DIRECTIONS - A faithful, complete copy of the records is required.

Collected data:
[Start of Attachment]
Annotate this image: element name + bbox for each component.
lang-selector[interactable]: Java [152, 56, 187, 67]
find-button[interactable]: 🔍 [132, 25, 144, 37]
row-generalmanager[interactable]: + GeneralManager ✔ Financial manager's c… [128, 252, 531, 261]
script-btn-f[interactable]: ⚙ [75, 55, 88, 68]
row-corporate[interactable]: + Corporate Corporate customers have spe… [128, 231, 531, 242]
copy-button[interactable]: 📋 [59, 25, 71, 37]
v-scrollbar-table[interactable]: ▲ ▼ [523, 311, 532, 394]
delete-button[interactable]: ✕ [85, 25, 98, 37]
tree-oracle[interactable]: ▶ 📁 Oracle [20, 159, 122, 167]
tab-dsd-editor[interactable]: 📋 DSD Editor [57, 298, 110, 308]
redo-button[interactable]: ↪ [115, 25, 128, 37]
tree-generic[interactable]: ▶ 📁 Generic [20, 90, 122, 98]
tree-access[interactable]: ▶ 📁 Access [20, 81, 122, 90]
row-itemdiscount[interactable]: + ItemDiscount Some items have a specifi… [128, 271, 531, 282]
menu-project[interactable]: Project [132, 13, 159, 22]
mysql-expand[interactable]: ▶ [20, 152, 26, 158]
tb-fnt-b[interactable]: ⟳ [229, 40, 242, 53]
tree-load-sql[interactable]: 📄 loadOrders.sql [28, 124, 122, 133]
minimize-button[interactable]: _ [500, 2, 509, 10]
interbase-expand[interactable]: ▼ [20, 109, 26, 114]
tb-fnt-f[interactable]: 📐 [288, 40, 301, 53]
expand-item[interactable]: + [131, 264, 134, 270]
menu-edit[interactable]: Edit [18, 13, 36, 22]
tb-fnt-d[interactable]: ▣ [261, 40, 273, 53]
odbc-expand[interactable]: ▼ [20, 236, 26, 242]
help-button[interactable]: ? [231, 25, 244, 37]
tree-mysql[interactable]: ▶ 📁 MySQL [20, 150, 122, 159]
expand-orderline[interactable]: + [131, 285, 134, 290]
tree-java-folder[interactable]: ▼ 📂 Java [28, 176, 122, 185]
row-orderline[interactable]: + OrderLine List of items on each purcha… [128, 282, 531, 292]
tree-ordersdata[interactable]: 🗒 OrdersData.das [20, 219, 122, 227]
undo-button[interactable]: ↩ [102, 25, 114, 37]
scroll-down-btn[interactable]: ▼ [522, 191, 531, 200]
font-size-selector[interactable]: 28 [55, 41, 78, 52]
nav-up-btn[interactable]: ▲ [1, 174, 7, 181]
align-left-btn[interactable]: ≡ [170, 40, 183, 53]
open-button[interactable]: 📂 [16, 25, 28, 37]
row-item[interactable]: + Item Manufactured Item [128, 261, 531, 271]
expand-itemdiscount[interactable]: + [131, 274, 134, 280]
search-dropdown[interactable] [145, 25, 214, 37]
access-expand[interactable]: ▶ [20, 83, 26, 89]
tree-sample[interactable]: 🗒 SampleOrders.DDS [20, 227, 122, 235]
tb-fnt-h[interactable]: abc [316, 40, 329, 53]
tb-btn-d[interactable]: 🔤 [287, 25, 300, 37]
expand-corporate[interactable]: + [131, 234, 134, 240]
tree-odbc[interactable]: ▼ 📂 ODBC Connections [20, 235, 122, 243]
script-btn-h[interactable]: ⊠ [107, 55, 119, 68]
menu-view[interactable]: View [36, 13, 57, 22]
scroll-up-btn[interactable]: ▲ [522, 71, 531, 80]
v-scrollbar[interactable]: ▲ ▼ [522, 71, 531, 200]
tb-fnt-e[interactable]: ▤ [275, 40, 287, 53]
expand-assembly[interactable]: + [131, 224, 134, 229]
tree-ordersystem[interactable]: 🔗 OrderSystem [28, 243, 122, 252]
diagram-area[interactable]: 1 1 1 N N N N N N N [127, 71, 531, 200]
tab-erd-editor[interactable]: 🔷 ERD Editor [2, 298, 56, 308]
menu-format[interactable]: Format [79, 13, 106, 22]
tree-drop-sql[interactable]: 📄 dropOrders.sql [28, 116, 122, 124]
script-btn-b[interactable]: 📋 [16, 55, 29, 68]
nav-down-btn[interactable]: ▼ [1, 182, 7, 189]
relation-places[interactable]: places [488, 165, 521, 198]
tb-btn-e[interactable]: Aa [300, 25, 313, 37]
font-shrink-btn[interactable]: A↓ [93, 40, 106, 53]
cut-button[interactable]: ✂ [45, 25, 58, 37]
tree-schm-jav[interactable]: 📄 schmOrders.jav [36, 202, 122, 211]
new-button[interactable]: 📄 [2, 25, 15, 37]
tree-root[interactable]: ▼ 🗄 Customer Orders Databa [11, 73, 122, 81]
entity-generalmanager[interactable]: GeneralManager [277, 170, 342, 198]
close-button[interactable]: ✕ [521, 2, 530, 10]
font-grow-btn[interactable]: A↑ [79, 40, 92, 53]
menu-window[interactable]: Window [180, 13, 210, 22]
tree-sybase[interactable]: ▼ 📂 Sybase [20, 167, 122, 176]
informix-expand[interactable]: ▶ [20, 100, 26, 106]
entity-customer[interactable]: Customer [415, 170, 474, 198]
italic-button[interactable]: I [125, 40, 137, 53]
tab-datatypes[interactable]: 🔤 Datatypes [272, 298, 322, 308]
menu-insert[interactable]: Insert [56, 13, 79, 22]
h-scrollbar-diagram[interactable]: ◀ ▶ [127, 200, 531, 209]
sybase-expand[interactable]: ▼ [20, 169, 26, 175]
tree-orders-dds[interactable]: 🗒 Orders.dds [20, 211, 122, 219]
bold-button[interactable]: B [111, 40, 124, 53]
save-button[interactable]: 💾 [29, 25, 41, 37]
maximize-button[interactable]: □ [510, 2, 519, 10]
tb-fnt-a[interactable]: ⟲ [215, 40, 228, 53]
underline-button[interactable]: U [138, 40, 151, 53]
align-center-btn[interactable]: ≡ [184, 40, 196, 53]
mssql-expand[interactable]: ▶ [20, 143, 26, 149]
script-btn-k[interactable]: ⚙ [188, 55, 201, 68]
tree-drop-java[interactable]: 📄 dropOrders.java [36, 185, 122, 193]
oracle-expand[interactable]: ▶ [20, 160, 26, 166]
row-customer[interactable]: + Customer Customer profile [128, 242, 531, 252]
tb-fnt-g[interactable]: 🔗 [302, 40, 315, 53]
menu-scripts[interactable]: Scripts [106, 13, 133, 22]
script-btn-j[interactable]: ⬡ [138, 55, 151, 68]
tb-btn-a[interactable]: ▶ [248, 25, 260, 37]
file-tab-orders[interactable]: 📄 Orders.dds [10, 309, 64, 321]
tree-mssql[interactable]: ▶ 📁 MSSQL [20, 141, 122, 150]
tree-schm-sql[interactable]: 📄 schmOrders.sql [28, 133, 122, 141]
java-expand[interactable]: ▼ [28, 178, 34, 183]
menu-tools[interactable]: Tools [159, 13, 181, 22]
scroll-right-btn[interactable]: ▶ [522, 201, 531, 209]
[End of Attachment]
YOUR SOLUTION -
Annotate this image: element name + bbox for each component.
lang-selector[interactable]: Java [152, 56, 187, 67]
find-button[interactable]: 🔍 [132, 25, 144, 37]
row-generalmanager[interactable]: + GeneralManager ✔ Financial manager's c… [128, 252, 531, 261]
script-btn-f[interactable]: ⚙ [75, 55, 88, 68]
row-corporate[interactable]: + Corporate Corporate customers have spe… [128, 231, 531, 242]
copy-button[interactable]: 📋 [59, 25, 71, 37]
v-scrollbar-table[interactable]: ▲ ▼ [523, 311, 532, 394]
delete-button[interactable]: ✕ [85, 25, 98, 37]
tree-oracle[interactable]: ▶ 📁 Oracle [20, 159, 122, 167]
tab-dsd-editor[interactable]: 📋 DSD Editor [57, 298, 110, 308]
redo-button[interactable]: ↪ [115, 25, 128, 37]
tree-generic[interactable]: ▶ 📁 Generic [20, 90, 122, 98]
tree-access[interactable]: ▶ 📁 Access [20, 81, 122, 90]
row-itemdiscount[interactable]: + ItemDiscount Some items have a specifi… [128, 271, 531, 282]
menu-project[interactable]: Project [132, 13, 159, 22]
mysql-expand[interactable]: ▶ [20, 152, 26, 158]
tb-fnt-b[interactable]: ⟳ [229, 40, 242, 53]
tree-load-sql[interactable]: 📄 loadOrders.sql [28, 124, 122, 133]
minimize-button[interactable]: _ [500, 2, 509, 10]
interbase-expand[interactable]: ▼ [20, 109, 26, 114]
tb-fnt-f[interactable]: 📐 [288, 40, 301, 53]
expand-item[interactable]: + [131, 264, 134, 270]
menu-edit[interactable]: Edit [18, 13, 36, 22]
tb-fnt-d[interactable]: ▣ [261, 40, 273, 53]
odbc-expand[interactable]: ▼ [20, 236, 26, 242]
help-button[interactable]: ? [231, 25, 244, 37]
tree-mysql[interactable]: ▶ 📁 MySQL [20, 150, 122, 159]
expand-orderline[interactable]: + [131, 285, 134, 290]
tree-java-folder[interactable]: ▼ 📂 Java [28, 176, 122, 185]
row-orderline[interactable]: + OrderLine List of items on each purcha… [128, 282, 531, 292]
tree-ordersdata[interactable]: 🗒 OrdersData.das [20, 219, 122, 227]
undo-button[interactable]: ↩ [102, 25, 114, 37]
scroll-down-btn[interactable]: ▼ [522, 191, 531, 200]
font-size-selector[interactable]: 28 [55, 41, 78, 52]
nav-up-btn[interactable]: ▲ [1, 174, 7, 181]
align-left-btn[interactable]: ≡ [170, 40, 183, 53]
open-button[interactable]: 📂 [16, 25, 28, 37]
row-item[interactable]: + Item Manufactured Item [128, 261, 531, 271]
expand-itemdiscount[interactable]: + [131, 274, 134, 280]
search-dropdown[interactable] [145, 25, 214, 37]
access-expand[interactable]: ▶ [20, 83, 26, 89]
tree-sample[interactable]: 🗒 SampleOrders.DDS [20, 227, 122, 235]
tb-fnt-h[interactable]: abc [316, 40, 329, 53]
tb-btn-d[interactable]: 🔤 [287, 25, 300, 37]
expand-corporate[interactable]: + [131, 234, 134, 240]
tree-odbc[interactable]: ▼ 📂 ODBC Connections [20, 235, 122, 243]
script-btn-h[interactable]: ⊠ [107, 55, 119, 68]
menu-view[interactable]: View [36, 13, 57, 22]
scroll-up-btn[interactable]: ▲ [522, 71, 531, 80]
v-scrollbar[interactable]: ▲ ▼ [522, 71, 531, 200]
tb-fnt-e[interactable]: ▤ [275, 40, 287, 53]
expand-assembly[interactable]: + [131, 224, 134, 229]
tree-ordersystem[interactable]: 🔗 OrderSystem [28, 243, 122, 252]
diagram-area[interactable]: 1 1 1 N N N N N N N [127, 71, 531, 200]
tab-erd-editor[interactable]: 🔷 ERD Editor [2, 298, 56, 308]
menu-format[interactable]: Format [79, 13, 106, 22]
tree-drop-sql[interactable]: 📄 dropOrders.sql [28, 116, 122, 124]
script-btn-b[interactable]: 📋 [16, 55, 29, 68]
nav-down-btn[interactable]: ▼ [1, 182, 7, 189]
relation-places[interactable]: places [488, 165, 521, 198]
tb-btn-e[interactable]: Aa [300, 25, 313, 37]
font-shrink-btn[interactable]: A↓ [93, 40, 106, 53]
cut-button[interactable]: ✂ [45, 25, 58, 37]
tree-schm-jav[interactable]: 📄 schmOrders.jav [36, 202, 122, 211]
new-button[interactable]: 📄 [2, 25, 15, 37]
tree-root[interactable]: ▼ 🗄 Customer Orders Databa [11, 73, 122, 81]
entity-generalmanager[interactable]: GeneralManager [277, 170, 342, 198]
close-button[interactable]: ✕ [521, 2, 530, 10]
font-grow-btn[interactable]: A↑ [79, 40, 92, 53]
menu-window[interactable]: Window [180, 13, 210, 22]
tree-sybase[interactable]: ▼ 📂 Sybase [20, 167, 122, 176]
informix-expand[interactable]: ▶ [20, 100, 26, 106]
entity-customer[interactable]: Customer [415, 170, 474, 198]
italic-button[interactable]: I [125, 40, 137, 53]
tab-datatypes[interactable]: 🔤 Datatypes [272, 298, 322, 308]
menu-insert[interactable]: Insert [56, 13, 79, 22]
h-scrollbar-diagram[interactable]: ◀ ▶ [127, 200, 531, 209]
sybase-expand[interactable]: ▼ [20, 169, 26, 175]
tree-orders-dds[interactable]: 🗒 Orders.dds [20, 211, 122, 219]
bold-button[interactable]: B [111, 40, 124, 53]
save-button[interactable]: 💾 [29, 25, 41, 37]
maximize-button[interactable]: □ [510, 2, 519, 10]
tb-fnt-a[interactable]: ⟲ [215, 40, 228, 53]
underline-button[interactable]: U [138, 40, 151, 53]
align-center-btn[interactable]: ≡ [184, 40, 196, 53]
mssql-expand[interactable]: ▶ [20, 143, 26, 149]
script-btn-k[interactable]: ⚙ [188, 55, 201, 68]
tree-drop-java[interactable]: 📄 dropOrders.java [36, 185, 122, 193]
oracle-expand[interactable]: ▶ [20, 160, 26, 166]
row-customer[interactable]: + Customer Customer profile [128, 242, 531, 252]
tb-fnt-g[interactable]: 🔗 [302, 40, 315, 53]
menu-scripts[interactable]: Scripts [106, 13, 133, 22]
script-btn-j[interactable]: ⬡ [138, 55, 151, 68]
tb-btn-a[interactable]: ▶ [248, 25, 260, 37]
file-tab-orders[interactable]: 📄 Orders.dds [10, 309, 64, 321]
tree-mssql[interactable]: ▶ 📁 MSSQL [20, 141, 122, 150]
tree-schm-sql[interactable]: 📄 schmOrders.sql [28, 133, 122, 141]
java-expand[interactable]: ▼ [28, 178, 34, 183]
menu-tools[interactable]: Tools [159, 13, 181, 22]
scroll-right-btn[interactable]: ▶ [522, 201, 531, 209]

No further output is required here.